:: Data excerpts ::

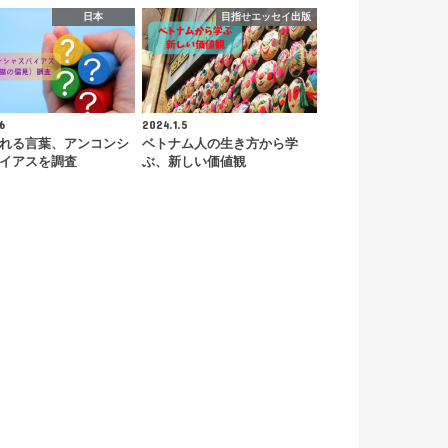
日本
目指せエッセイ出版
6
2024.1.5
れる言葉、アンコンシ
ベトナム人の生き方から学
イアスを調査
ぶ、新しい価値観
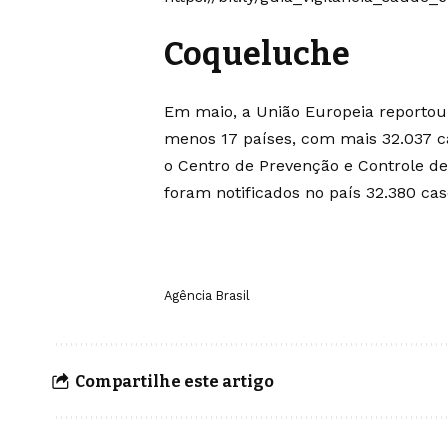
Coqueluche
Em maio, a União Europeia reporto
menos 17 países, com mais 32.037 cas
o Centro de Prevenção e Controle d
foram notificados no país 32.380 cas
Agência Brasil
Compartilhe este artigo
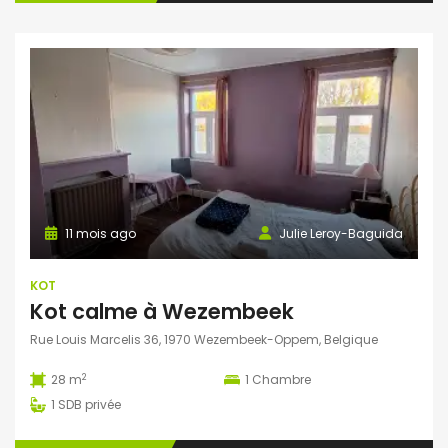
11 mois ago
Julie Leroy-Baguida
KOT
Kot calme à Wezembeek
Rue Louis Marcelis 36, 1970 Wezembeek-Oppem, Belgique
2
28 m
1
Chambre
1
SDB privée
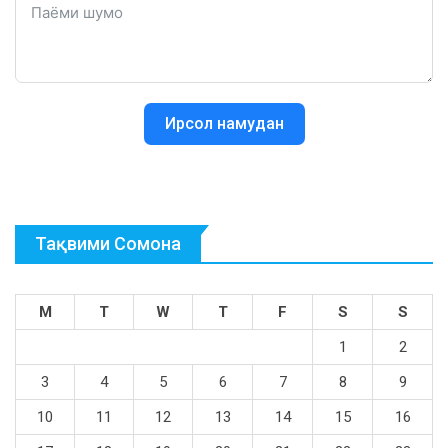
Ирсол намудан
Тақвими Сомона
M
T
W
T
F
S
S
1
2
3
4
5
6
7
8
9
10
11
12
13
14
15
16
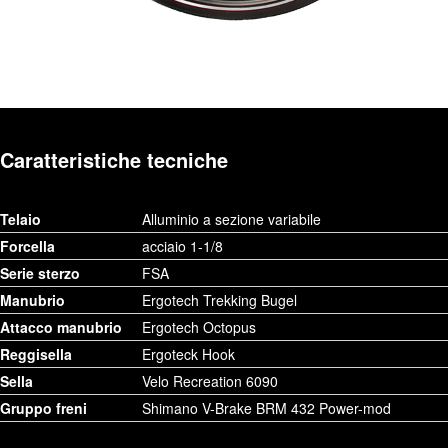
Caratteristiche tecniche
Telaio
Alluminio a sezione variabile
Forcella
acciaio 1-1/8
Serie sterzo
FSA
Manubrio
Ergotech Trekking Bugel
Attacco manubrio
Ergotech Octopus
Reggisella
Ergoteck Hook
Sella
Velo Recreation 6090
Gruppo freni
Shimano V-Brake BRM 432 Power-mod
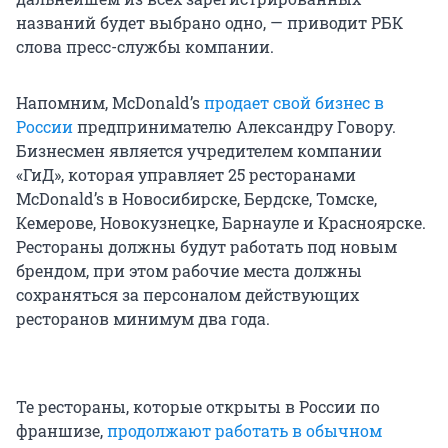
названий будет выбрано одно, — приводит РБК
слова пресс-службы компании.
Напомним, McDonald’s
продает свой бизнес в
России
предпринимателю Александру Говору.
Бизнесмен является учредителем компании
«ГиД», которая управляет 25 ресторанами
McDonald’s в Новосибирске, Бердске, Томске,
Кемерове, Новокузнецке, Барнауле и Красноярске.
Рестораны должны будут работать под новым
брендом, при этом рабочие места должны
сохраняться за персоналом действующих
ресторанов минимум два года.
Те рестораны, которые открыты в России по
франшизе,
продолжают работать в обычном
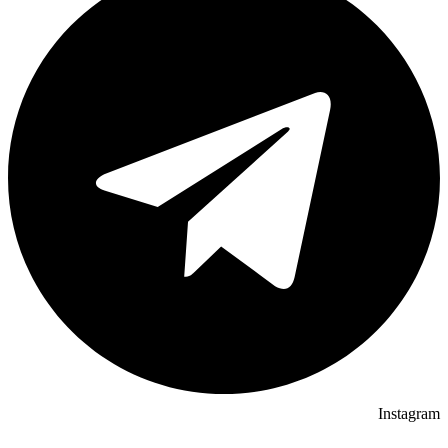
Instagram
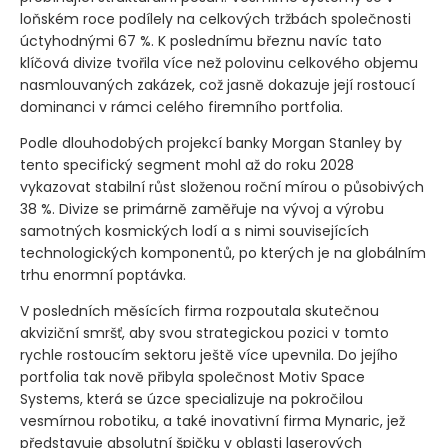
loňském roce podílely na celkových tržbách společnosti
úctyhodnými 67 %. K poslednímu březnu navíc tato
klíčová divize tvořila více než polovinu celkového objemu
nasmlouvaných zakázek, což jasně dokazuje její rostoucí
dominanci v rámci celého firemního portfolia.
Podle dlouhodobých projekcí banky Morgan Stanley by
tento specifický segment mohl až do roku 2028
vykazovat stabilní růst složenou roční mírou o působivých
38 %. Divize se primárně zaměřuje na vývoj a výrobu
samotných kosmických lodí a s nimi souvisejících
technologických komponentů, po kterých je na globálním
trhu enormní poptávka.
V posledních měsících firma rozpoutala skutečnou
akviziční smršť, aby svou strategickou pozici v tomto
rychle rostoucím sektoru ještě více upevnila. Do jejího
portfolia tak nově přibyla společnost Motiv Space
Systems, která se úzce specializuje na pokročilou
vesmírnou robotiku, a také inovativní firma Mynaric, jež
představuje absolutní špičku v oblasti laserových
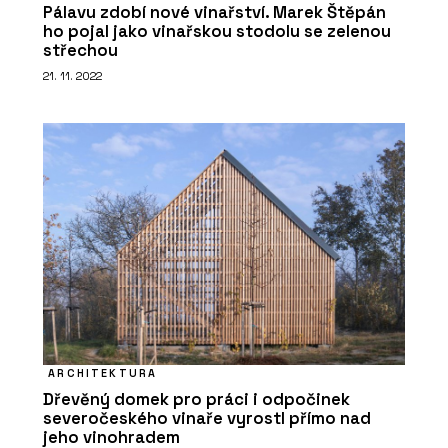
Pálavu zdobí nové vinařství. Marek Štěpán
ho pojal jako vinařskou stodolu se zelenou
střechou
21. 11. 2022
ARCHITEKTURA
Dřevěný domek pro práci i odpočinek
severočeského vinaře vyrostl přímo nad
jeho vinohradem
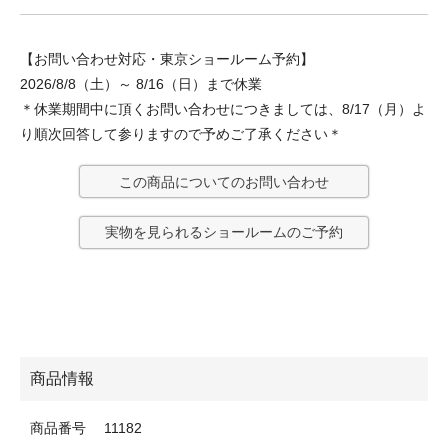
【お問い合わせ対応・東京ショールーム予約】
2026/8/8（土）～ 8/16（日）まで休業
＊休業期間中に頂くお問い合わせにつきましては、8/17（月）よ
り順次回答して参りますので予めご了承ください＊
この商品についてのお問い合わせ
実物を見られるショールームのご予約
商品情報
商品番号
11182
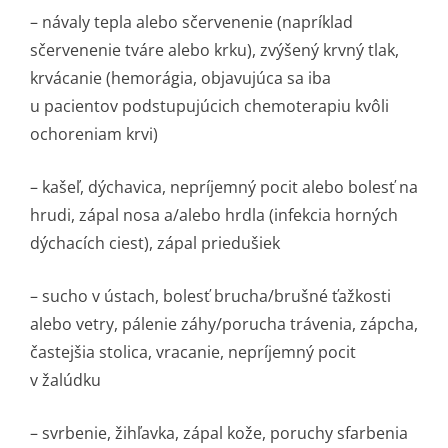
– návaly tepla alebo sčervenenie (napríklad
sčervenenie tváre alebo krku), zvýšený krvný tlak,
krvácanie (hemorágia, objavujúca sa iba
u pacientov podstupujúcich chemoterapiu kvôli
ochoreniam krvi)
– kašeľ, dýchavica, nepríjemný pocit alebo bolesť na
hrudi, zápal nosa a/alebo hrdla (infekcia horných
dýchacích ciest), zápal priedušiek
– sucho v ústach, bolesť brucha/brušné ťažkosti
alebo vetry, pálenie záhy/porucha trávenia, zápcha,
častejšia stolica, vracanie, nepríjemný pocit
v žalúdku
– svrbenie, žihľavka, zápal kože, poruchy sfarbenia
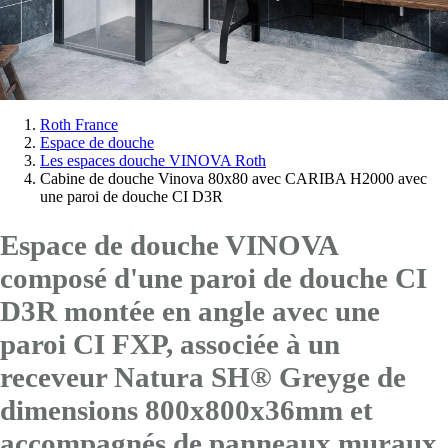
Vous
Roth France
Espace de douche
êtes
Les espaces douche VINOVA Roth
ici:
Cabine de douche Vinova 80x80 avec CARIBA H2000 avec
une paroi de douche CI D3R
Espace de douche VINOVA
composé d'une paroi de douche CI
D3R montée en angle avec
une
paroi CI FXP
, associée à un
receveur Natura SH® Greyge de
dimensions 800x800x36mm et
accompagnés de panneaux muraux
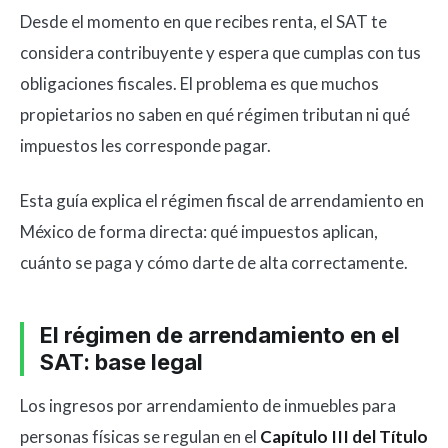
Desde el momento en que recibes renta, el SAT te
considera contribuyente y espera que cumplas con tus
obligaciones fiscales. El problema es que muchos
propietarios no saben en qué régimen tributan ni qué
impuestos les corresponde pagar.
Esta guía explica el régimen fiscal de arrendamiento en
México de forma directa: qué impuestos aplican,
cuánto se paga y cómo darte de alta correctamente.
El régimen de arrendamiento en el
SAT: base legal
Los ingresos por arrendamiento de inmuebles para
personas físicas se regulan en el
Capítulo III del Título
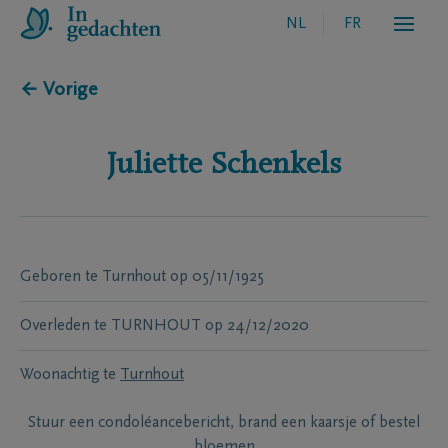
NL
FR
← Vorige
Juliette
Schenkels
Geboren te
Turnhout
op
05/11/1925
Overleden te
TURNHOUT
op
24/12/2020
Woonachtig te
Turnhout
Stuur een condoléancebericht, brand een kaarsje of bestel
bloemen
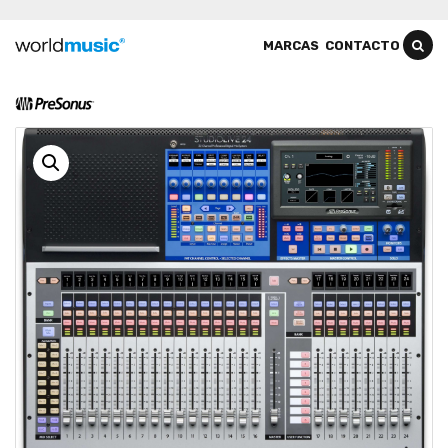
MARCAS
CONTACTO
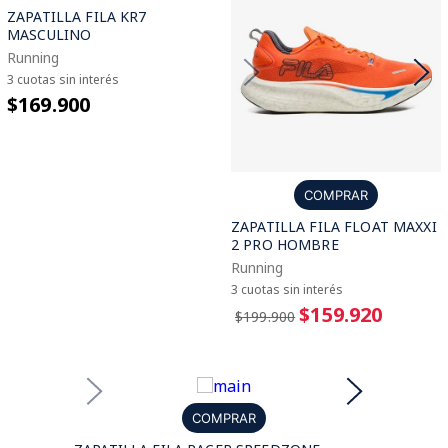
ZAPATILLA FILA KR7
MASCULINO
Running
3 cuotas sin interés
$169.900
COMPRAR
ZAPATILLA FILA FLOAT MAXXI
2 PRO HOMBRE
Running
3 cuotas sin interés
$159.920
$199.900
COMPRAR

:::

— Work order —
Wherever a line above contains the string "России", copy that line.

— Task output —
России
Те рестораны, которые открыты в России по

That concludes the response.